Schneemassen in ungeahnter Menge fordern auch die Stadt Olfen massiv heraus. Der Bauhof kann mit eigenen Fahrzeugen der Situation nicht mehr Herr werden - und hat sich Hilfe geholt.

Der neue Bauhofleiter Markus Freck steht bei seinem ersten Wintereinsatz gleich vor einer riesigen Herausforderung. Es schneit und schneit und schneit. Um 5 Uhr hat am Montagmorgen (8.) der Winterdienst die Arbeit wieder aufgenommen. Neben eigenen Fahrzeugen sind auch drei Fahrzeuge eines Dienstleisters im Einsatz.

„Wir haben jetzt vier große Fahrzeuge mit einem großen Schild auf den Straßen“, sagt Markus Freck. Dazu komme ein kleines Fahrzeug mit einem Räumschild für die Radwege. Komplettiert wird die Flotte durch einen Radlader, um Schnee auch wegfahren zu können. Aktuell konzentriert sich die Stadt ausschließlich darauf, den Schnee wegzuschieben. „Streuen ist aktuell kein Thema“, sagt Freck und berichtet über die Arbeitsweise.

„Wir fangen immer mit den Hauptstraßen an. Danach sind die Baugebiete an der Reihe.“ Dabei werde aber der Schnee nicht komplett weggeschoben, sondern soviel, dass Fahrzeuge die Straßen passieren können. „Streuen macht deshalb aktuell keinen Sinn“, sagt Markus Freck. Der Bauhofleiter kündigte an, dass bei weiter starken Schneefällen am Montag die Hauptstraßen auch zweimal geräumt werden. „In den Baugebieten schaffen wir das nicht.“

Großes Problem in Baugebieten: Wohin mit dem Schnee?

Ohnehin gibt es in den Baugebieten angesichts der enormen Schneemengen ein großes Problem: Wohin mit dem Schnee? Die Stadt versuche, so Freck, den Schnee auf Grünflächen zu schieben. In sozialen Netzwerken beklagen sich jedoch Bürger, dass Anlieger den Schnee vor ihrer Haustür einfach auf die Straßen schieben. Ein Durchkommen werde somit unmöglich. Für den Winterdienst hat die Stadt Olfen klare Regeln.

  • Die Gehwege sind in einer Breite von 1,20 m von Schnee freizuhalten.

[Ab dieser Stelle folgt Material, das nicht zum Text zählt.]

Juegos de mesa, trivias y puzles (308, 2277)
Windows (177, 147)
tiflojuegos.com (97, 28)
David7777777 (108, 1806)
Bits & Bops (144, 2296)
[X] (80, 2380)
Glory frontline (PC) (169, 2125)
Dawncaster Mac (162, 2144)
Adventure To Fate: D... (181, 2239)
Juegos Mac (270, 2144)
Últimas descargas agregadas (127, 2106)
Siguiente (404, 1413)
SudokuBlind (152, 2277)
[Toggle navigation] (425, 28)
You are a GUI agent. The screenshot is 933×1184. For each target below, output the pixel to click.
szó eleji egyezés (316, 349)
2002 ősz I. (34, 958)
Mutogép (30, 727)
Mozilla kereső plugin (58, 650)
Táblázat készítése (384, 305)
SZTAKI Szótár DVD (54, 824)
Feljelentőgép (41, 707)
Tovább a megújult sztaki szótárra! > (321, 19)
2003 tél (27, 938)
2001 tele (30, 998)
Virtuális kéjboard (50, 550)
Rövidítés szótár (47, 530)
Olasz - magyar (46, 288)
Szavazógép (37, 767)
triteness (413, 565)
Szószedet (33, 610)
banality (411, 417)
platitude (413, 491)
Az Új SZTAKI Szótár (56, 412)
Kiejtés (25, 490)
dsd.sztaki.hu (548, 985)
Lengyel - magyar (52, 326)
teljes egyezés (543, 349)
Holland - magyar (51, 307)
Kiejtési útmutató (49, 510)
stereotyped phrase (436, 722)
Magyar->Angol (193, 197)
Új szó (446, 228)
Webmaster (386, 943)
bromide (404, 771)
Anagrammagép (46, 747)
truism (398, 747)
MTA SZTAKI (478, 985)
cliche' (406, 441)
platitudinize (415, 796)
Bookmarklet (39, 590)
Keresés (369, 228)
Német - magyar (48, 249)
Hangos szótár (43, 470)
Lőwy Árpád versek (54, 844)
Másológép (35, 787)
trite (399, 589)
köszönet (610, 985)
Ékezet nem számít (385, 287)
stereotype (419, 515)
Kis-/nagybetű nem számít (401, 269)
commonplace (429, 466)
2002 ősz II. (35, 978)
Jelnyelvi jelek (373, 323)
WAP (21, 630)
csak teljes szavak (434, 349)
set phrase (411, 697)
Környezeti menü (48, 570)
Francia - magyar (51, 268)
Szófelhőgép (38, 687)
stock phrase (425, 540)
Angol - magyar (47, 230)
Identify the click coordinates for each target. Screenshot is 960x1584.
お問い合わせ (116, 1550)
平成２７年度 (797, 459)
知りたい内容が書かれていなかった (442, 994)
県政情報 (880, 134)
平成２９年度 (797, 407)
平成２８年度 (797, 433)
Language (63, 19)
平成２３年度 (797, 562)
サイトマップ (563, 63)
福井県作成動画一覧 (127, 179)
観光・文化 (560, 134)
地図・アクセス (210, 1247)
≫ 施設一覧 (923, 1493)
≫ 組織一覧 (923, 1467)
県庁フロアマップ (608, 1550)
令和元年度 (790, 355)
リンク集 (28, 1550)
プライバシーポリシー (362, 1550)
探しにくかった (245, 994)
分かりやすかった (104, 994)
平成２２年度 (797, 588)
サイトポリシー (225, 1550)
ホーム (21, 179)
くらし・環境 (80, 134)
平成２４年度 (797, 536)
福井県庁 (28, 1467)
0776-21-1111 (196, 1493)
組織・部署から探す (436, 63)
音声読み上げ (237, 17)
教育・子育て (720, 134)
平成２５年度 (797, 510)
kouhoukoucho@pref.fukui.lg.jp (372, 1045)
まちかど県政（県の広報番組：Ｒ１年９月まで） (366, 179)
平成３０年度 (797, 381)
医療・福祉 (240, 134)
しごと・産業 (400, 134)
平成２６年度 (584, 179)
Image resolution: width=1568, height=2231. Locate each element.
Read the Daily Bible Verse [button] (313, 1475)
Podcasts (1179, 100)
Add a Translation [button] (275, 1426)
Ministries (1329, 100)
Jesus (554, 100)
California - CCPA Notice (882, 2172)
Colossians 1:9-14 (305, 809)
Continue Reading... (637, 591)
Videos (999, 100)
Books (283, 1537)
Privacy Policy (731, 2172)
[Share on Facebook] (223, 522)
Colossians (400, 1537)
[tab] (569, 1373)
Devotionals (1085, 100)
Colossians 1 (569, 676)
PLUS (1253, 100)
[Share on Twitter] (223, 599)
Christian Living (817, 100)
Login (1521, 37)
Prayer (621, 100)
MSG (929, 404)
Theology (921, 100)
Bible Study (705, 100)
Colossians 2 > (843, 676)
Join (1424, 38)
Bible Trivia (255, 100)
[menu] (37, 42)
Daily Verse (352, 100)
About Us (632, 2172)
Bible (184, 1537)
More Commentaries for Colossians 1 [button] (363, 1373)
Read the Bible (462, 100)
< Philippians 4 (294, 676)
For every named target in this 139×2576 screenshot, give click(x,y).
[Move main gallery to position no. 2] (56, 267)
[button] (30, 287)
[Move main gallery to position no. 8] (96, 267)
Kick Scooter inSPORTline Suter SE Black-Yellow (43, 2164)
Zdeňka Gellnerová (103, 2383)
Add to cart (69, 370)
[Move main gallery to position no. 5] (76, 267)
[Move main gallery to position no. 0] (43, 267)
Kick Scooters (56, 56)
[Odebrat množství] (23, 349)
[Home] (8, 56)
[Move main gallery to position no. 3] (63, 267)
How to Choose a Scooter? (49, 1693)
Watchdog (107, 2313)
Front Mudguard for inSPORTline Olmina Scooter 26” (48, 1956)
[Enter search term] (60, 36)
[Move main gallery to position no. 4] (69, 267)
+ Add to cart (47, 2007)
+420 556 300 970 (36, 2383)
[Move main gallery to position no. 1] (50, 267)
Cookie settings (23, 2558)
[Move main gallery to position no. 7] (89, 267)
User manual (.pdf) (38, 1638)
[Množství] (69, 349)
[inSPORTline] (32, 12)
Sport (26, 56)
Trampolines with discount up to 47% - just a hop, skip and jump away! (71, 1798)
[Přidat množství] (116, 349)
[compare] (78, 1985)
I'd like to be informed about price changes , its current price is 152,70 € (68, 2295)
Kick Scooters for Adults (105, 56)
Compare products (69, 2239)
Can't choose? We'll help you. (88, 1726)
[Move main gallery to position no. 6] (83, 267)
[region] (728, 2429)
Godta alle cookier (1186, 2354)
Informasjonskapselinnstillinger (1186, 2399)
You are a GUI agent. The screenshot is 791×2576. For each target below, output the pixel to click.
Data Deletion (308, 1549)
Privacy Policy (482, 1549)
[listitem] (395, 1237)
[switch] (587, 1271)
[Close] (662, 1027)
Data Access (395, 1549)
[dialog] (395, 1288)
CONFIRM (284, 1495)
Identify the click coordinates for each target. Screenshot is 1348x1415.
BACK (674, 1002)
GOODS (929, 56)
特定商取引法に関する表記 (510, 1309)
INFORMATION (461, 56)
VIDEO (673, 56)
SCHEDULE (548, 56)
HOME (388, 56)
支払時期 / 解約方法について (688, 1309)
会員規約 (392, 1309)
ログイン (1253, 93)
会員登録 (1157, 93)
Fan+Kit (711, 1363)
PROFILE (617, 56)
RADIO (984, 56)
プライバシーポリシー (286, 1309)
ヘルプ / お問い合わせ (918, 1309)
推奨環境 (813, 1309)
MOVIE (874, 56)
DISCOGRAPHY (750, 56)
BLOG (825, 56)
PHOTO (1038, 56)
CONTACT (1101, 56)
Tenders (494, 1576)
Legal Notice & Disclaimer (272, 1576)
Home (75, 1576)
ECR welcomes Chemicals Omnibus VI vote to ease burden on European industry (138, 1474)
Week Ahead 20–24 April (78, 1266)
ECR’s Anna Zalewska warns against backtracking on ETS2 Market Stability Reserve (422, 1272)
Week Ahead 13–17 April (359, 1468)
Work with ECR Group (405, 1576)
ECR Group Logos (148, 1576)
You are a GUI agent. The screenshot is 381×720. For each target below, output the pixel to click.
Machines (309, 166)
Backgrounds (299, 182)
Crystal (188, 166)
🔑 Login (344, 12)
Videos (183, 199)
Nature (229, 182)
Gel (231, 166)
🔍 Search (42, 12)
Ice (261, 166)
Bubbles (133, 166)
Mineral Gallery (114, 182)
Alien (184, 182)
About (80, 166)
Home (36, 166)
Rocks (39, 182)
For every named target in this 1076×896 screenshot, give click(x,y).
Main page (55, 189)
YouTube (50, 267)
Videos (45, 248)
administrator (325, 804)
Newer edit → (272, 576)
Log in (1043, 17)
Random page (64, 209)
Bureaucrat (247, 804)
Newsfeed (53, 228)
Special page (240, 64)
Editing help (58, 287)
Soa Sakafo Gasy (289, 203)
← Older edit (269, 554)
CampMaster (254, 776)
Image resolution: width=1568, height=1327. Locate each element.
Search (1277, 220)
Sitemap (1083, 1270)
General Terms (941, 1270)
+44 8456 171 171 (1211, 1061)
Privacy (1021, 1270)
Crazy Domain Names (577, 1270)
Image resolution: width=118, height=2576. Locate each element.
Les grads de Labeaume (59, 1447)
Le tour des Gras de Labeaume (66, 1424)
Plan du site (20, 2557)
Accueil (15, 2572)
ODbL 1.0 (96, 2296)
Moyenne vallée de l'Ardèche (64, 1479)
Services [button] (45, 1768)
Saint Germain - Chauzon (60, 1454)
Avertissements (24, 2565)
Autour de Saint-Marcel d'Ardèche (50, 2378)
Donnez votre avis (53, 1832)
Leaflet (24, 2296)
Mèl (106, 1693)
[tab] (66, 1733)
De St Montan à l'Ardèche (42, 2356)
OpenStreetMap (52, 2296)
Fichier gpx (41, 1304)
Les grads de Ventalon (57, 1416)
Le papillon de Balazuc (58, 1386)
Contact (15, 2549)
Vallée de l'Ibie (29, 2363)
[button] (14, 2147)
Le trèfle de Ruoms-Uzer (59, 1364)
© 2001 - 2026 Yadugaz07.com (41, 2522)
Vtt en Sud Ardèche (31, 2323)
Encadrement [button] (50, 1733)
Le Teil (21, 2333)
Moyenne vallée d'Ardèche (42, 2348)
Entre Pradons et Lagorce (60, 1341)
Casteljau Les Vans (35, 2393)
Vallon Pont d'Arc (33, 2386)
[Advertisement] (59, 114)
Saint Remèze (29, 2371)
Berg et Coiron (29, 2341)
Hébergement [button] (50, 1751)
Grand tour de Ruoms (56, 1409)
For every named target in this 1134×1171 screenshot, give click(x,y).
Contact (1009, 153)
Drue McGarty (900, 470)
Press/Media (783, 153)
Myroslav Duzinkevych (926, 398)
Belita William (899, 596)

Auf Gehwegen ist bei Eis- und Schneeglätte zu streuen, wobei die Verwendung von Salz oder sonstigen auftauenden Stoffen grundsätzlich verboten ist
  • Ihre Verwendung ist nur erlaubt in besonderen klimatischen Ausnahmefällen (z.B. Eisregen), in denen durch Einsatz von abstumpfenden Mitteln keine hinreichende Streuwirkung zu erzielen ist, an gefährlichen Stellen an Gehwegen, wie z.B. Treppen, Rampen, Brückenauf- oder abgängen, starken Gefälle- bzw. Steigungsstrecken oder ähnlichen Gehwegabschnitten.
  • An Haltestellen für öffentliche Verkehrsmittel oder für Schulbusse müssen die Gehwege so von Schnee freigehalten und bei Glätte bestreut werden, dass ein gefahrloses Ein- und Aussteigen sowie ein gefahrloser Zu- und Abgang zu den Haltestelleneinrichtungen gewährleistet ist.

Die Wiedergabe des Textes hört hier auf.